**Goal of the exercise:**
Take the data below and filter it for lines containing the word "region"; show each line found.

**Source data:**
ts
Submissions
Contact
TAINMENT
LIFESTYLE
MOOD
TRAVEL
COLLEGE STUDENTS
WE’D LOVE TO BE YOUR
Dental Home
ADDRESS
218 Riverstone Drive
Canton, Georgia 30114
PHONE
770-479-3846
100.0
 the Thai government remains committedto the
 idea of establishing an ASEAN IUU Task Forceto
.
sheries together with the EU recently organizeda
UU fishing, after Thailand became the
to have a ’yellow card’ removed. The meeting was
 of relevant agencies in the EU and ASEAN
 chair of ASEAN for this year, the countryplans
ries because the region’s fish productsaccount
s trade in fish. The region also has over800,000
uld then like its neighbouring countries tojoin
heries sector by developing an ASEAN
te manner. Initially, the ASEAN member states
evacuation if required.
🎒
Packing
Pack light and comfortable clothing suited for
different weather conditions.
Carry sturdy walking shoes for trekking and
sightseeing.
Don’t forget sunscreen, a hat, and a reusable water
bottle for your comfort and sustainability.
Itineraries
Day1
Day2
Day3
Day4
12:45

...

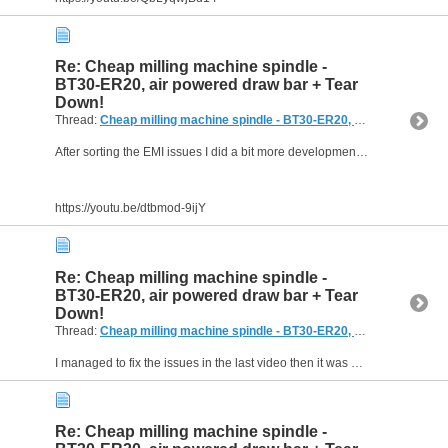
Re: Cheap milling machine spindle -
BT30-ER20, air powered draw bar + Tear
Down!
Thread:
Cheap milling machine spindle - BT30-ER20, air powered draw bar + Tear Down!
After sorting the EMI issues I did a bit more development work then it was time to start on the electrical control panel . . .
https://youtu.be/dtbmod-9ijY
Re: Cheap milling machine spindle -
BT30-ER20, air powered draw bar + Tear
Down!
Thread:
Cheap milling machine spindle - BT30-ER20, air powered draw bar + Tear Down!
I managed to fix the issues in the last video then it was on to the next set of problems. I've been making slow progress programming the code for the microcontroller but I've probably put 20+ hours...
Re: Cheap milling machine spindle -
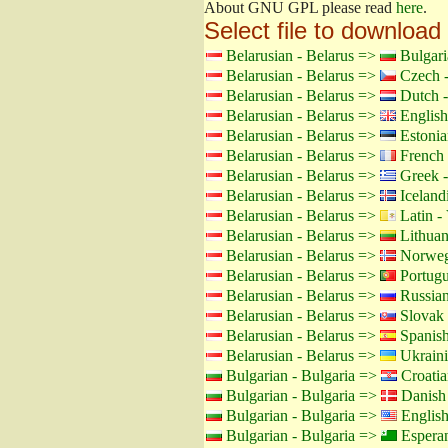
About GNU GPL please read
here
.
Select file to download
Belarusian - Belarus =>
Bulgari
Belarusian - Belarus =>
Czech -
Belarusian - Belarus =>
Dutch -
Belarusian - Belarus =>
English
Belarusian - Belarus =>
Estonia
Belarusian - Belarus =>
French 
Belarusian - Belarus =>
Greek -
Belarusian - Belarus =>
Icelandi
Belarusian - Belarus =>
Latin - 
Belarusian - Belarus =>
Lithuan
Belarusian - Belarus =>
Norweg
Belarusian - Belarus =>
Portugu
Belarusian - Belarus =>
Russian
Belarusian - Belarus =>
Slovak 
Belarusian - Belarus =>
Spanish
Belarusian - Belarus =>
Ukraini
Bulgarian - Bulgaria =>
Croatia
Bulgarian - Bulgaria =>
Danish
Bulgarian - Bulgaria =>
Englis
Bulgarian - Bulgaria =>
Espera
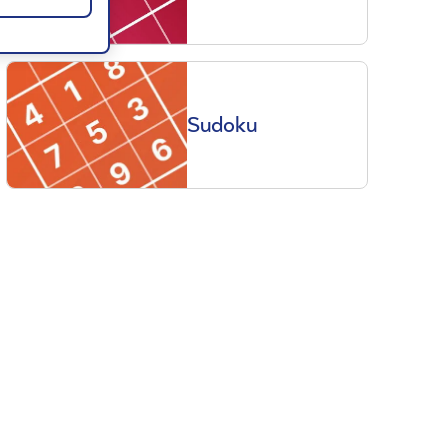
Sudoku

**Exercise solution:**
ries because the region’s fish productsaccount
s trade in fish. The region also has over800,000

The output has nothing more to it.